----- SOURCE INFORMATION

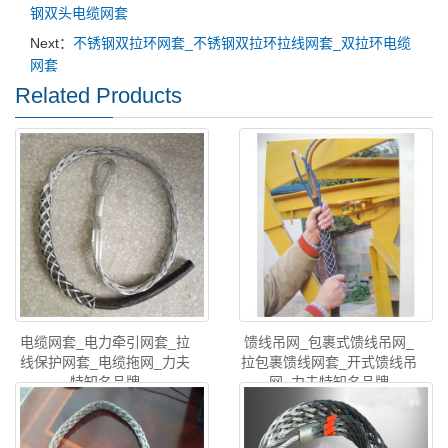
钢双头电缆网套
Next：
不锈钢双拉环网套_不锈钢双拉环拉线网套_双拉环电缆
网套
Related Products
电缆网套_电力牵引网套_拉
馈线吊网_包裹式馈线吊网_
线保护网套_电缆拖网_力夫
拉包裹馈线网套_开式馈线吊
特知名品牌
网_力夫特知名品牌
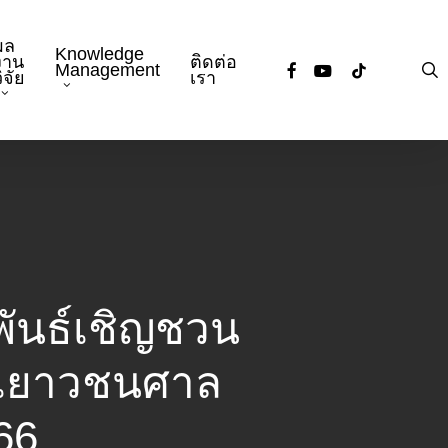
ผล
Knowledge
งาน
ติดต่อ
facebook
youtube
tiktok
s
Management
ิจัย
เรา
ันธ์เชิญชวน
ายเยาวชนศาล
66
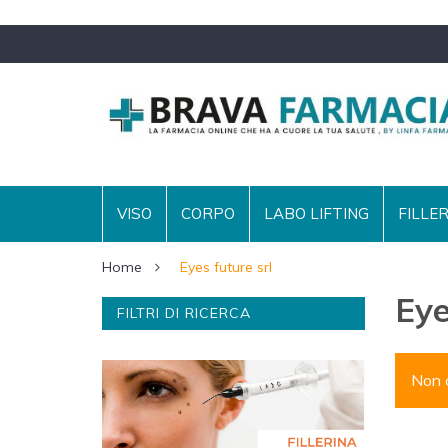
VISO
CORPO
LABO LIFTING
FILLE
Home
Eyes future srl
Eye
FILTRI DI RICERCA
Non c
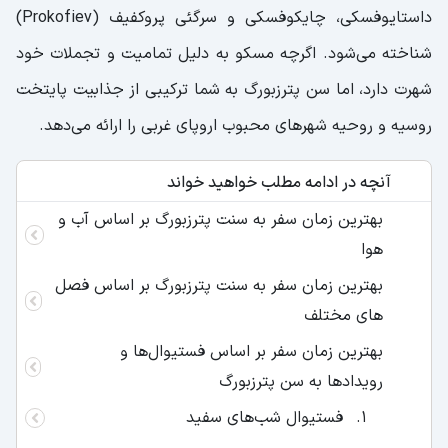
داستایوفسکی، چایکوفسکی و سرگئی پروکفیف (Prokofiev)
شناخته می‌شود. اگرچه مسکو به دلیل تمامیت و تجملات خود
شهرت دارد، اما سن پترزبورگ به شما ترکیبی از جذابیت پایتخت
روسیه و روحیه شهرهای محبوب اروپای غربی را ارائه می‌دهد.
آنچه در ادامه مطلب خواهید خواند
بهترین زمان سفر به سنت پترزبورگ بر اساس آب و
هوا
بهترین زمان سفر به سنت پترزبورگ بر اساس فصل
های مختلف
بهترین زمان سفر بر اساس فستیوال‌ها و
رویدادها به سن پترزبورگ
فستیوال‌ شب‌های سفید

----------

Gather from the entries above all lines that include the string "اساس".

- _ANSWER SPACE_
بهترین زمان سفر به سنت پترزبورگ بر اساس آب و
بهترین زمان سفر به سنت پترزبورگ بر اساس فصل
بهترین زمان سفر بر اساس فستیوال‌ها و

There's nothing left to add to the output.